What’s so tasteless about the politics of this is liberals immediately demand gun control of some kind following mass shootings even if their proposals wouldn’t have stopped certain shootings from happening again. 

However, when it comes to radical Islamic terrorism, the left and the media show zero interest in looking at the role radical Islam has in orchestrating those awful events.

To see the relevant transcript from February 14's CNN Newsroom with Brooke Baldwin, click “expand.”

CNN Newsroom with Brooke Baldwin

February 14, 2018

3:16 p.m. Eastern

JULIETTE KAYYEM: So, good news is, I guess if there is some, is a high school of this size would be viewed as critical infrastructure. They’ve done trainings. They’ve probably have done lockdown trainings and so you’re going to have chaos but in some ways also you’re going to have at least adults as well as law enforcement personnel who know what to do to protect as many children as possible and so this becomes, you know, sort of part of what Homeland Security tries to do with state, local and, of course, with the FBI and federal law enforcement because the shooter has not been detained and we're assuming it's one, that also is going to add essentially identification needs in this process. In other words, who are you? Are you a student and are you unarmed? That's going to slow up any evacuation process at this stage. It's just necessary to do and then finally, Brooke, I mean, you said it.
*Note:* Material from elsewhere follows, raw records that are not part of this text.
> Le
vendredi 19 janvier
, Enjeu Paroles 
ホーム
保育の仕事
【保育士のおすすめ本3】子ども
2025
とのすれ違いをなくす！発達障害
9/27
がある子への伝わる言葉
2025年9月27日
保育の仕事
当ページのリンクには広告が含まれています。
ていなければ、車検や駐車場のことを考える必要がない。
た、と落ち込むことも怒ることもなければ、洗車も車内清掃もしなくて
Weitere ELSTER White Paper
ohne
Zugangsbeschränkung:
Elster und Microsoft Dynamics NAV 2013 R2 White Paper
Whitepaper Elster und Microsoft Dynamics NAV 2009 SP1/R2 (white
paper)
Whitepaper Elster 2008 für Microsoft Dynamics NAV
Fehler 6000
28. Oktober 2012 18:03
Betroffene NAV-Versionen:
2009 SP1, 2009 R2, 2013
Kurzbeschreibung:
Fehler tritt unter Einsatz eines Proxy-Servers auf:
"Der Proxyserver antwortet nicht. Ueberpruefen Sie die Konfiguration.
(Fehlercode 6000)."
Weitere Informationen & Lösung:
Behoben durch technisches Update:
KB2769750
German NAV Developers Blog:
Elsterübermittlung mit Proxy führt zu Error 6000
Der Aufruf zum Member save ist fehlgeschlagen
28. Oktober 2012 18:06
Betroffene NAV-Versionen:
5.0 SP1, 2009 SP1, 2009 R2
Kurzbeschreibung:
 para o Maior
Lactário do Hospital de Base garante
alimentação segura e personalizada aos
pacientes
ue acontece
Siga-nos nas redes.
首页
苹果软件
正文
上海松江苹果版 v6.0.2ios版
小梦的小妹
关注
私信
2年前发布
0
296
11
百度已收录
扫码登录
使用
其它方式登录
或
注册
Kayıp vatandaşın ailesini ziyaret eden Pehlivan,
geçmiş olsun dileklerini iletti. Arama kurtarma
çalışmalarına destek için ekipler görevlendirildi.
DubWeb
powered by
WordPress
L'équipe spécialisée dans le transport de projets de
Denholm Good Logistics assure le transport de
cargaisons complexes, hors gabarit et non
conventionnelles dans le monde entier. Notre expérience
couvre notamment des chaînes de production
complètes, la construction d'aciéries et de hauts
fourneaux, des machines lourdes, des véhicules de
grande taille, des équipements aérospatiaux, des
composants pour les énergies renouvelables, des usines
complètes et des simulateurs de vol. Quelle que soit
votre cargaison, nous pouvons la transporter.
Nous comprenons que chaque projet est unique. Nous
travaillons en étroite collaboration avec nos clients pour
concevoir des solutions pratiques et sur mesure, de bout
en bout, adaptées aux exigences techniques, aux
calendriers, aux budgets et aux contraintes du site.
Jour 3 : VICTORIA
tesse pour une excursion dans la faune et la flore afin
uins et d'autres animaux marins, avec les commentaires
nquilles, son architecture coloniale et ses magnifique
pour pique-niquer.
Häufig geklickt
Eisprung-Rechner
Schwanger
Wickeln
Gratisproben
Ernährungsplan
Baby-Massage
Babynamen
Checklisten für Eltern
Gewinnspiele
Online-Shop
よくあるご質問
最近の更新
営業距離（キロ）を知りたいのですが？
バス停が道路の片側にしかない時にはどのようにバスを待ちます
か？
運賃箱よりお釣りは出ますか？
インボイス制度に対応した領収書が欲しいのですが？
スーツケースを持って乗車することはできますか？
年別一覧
Yet again, you cannot have these conversations with at least saying every time we are the only nation that has this kind of violence and presumably gun violence, obviously, in particular focused on our children. It is just ridiculous. My daughter is coming home from an urban high school in the next 20 minutes. It's — it’s like no other country lives or allows themselves to live and here we are, another time, having a discussion about guns as being a security issue for our children. 

BROOKE BALDWIN: I know. I was just talking to a seven-year-old on my show this week who lost her six-year-old friend at a school shooting in South Carolina. She wrote a letter to the President and I couldn't have put it better. You know, the seven-year-old said Mr. President, how are you going to keep children safe in this country? But I want to stay on what we know.